§ **RAW DATA**:

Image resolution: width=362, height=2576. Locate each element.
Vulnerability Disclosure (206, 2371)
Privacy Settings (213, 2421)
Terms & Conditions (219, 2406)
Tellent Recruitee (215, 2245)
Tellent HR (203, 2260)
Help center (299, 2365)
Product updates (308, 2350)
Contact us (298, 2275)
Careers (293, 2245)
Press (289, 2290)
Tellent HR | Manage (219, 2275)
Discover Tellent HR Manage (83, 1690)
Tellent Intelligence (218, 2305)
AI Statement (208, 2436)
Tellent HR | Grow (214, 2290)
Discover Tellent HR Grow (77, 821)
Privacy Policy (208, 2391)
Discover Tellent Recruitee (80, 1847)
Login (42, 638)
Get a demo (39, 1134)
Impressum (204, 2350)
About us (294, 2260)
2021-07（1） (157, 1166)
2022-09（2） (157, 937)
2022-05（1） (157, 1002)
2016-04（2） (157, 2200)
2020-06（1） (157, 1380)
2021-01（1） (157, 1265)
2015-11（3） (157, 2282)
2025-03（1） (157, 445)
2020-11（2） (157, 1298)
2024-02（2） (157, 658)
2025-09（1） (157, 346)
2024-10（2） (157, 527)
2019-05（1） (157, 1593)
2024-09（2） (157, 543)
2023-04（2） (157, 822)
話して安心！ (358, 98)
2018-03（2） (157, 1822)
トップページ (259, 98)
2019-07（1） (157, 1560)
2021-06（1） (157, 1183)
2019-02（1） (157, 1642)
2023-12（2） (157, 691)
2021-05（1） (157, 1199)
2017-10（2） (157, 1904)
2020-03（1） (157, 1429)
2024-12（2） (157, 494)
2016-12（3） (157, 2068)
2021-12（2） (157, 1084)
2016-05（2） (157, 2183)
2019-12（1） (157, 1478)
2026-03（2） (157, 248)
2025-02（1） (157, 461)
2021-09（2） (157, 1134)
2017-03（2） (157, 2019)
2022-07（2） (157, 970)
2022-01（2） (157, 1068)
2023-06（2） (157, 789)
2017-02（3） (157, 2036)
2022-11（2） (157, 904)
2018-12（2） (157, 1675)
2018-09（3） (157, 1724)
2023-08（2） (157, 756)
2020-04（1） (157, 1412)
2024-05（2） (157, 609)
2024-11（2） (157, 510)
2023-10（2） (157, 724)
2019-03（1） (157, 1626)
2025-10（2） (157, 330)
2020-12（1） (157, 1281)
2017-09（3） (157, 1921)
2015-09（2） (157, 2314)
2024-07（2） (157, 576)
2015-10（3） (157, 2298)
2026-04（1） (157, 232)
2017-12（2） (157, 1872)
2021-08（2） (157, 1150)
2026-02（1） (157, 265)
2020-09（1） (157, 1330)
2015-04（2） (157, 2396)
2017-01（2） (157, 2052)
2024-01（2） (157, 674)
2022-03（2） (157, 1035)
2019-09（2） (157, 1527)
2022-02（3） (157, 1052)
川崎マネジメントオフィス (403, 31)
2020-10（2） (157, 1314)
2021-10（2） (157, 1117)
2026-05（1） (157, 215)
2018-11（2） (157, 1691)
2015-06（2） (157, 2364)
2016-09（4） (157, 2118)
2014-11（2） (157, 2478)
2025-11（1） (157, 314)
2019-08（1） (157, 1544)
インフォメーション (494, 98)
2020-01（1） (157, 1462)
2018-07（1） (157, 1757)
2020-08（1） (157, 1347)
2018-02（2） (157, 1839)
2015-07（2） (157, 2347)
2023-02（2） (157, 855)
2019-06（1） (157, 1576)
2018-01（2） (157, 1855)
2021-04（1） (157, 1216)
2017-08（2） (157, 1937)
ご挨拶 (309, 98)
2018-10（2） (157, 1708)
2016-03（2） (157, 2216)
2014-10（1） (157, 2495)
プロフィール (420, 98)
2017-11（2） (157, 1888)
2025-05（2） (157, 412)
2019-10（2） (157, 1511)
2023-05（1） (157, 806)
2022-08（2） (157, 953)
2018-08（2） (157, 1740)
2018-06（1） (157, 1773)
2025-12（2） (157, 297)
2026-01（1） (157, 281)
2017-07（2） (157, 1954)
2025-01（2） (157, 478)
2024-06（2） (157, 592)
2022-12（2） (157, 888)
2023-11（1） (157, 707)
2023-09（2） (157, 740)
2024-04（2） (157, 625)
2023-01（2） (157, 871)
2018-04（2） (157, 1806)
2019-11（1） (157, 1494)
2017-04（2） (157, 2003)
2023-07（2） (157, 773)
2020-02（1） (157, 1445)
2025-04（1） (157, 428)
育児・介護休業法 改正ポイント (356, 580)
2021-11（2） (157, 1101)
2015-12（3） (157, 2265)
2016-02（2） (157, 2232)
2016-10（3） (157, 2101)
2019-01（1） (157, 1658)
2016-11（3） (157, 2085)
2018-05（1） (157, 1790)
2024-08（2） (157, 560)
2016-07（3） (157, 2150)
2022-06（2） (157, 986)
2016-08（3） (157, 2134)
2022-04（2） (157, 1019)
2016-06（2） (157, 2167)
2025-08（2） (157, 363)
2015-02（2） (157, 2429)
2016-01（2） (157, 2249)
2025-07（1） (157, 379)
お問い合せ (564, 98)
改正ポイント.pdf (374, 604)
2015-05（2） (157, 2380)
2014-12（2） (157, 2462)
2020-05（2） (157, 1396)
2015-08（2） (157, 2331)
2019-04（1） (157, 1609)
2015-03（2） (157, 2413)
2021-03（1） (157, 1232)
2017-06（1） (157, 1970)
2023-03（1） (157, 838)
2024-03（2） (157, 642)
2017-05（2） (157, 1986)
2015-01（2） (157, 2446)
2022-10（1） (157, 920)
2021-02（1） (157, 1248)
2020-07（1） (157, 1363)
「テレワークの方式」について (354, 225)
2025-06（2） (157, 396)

§ **WHAT IS NEEDED**:
Please set down again, word for word, only the lines from the start of the entries through the line with "Discover Tellent HR Grow (77, 821)", both ends included.

§ **SOLVED PROBLEM**:
Image resolution: width=362, height=2576. Locate each element.
Vulnerability Disclosure (206, 2371)
Privacy Settings (213, 2421)
Terms & Conditions (219, 2406)
Tellent Recruitee (215, 2245)
Tellent HR (203, 2260)
Help center (299, 2365)
Product updates (308, 2350)
Contact us (298, 2275)
Careers (293, 2245)
Press (289, 2290)
Tellent HR | Manage (219, 2275)
Discover Tellent HR Manage (83, 1690)
Tellent Intelligence (218, 2305)
AI Statement (208, 2436)
Tellent HR | Grow (214, 2290)
Discover Tellent HR Grow (77, 821)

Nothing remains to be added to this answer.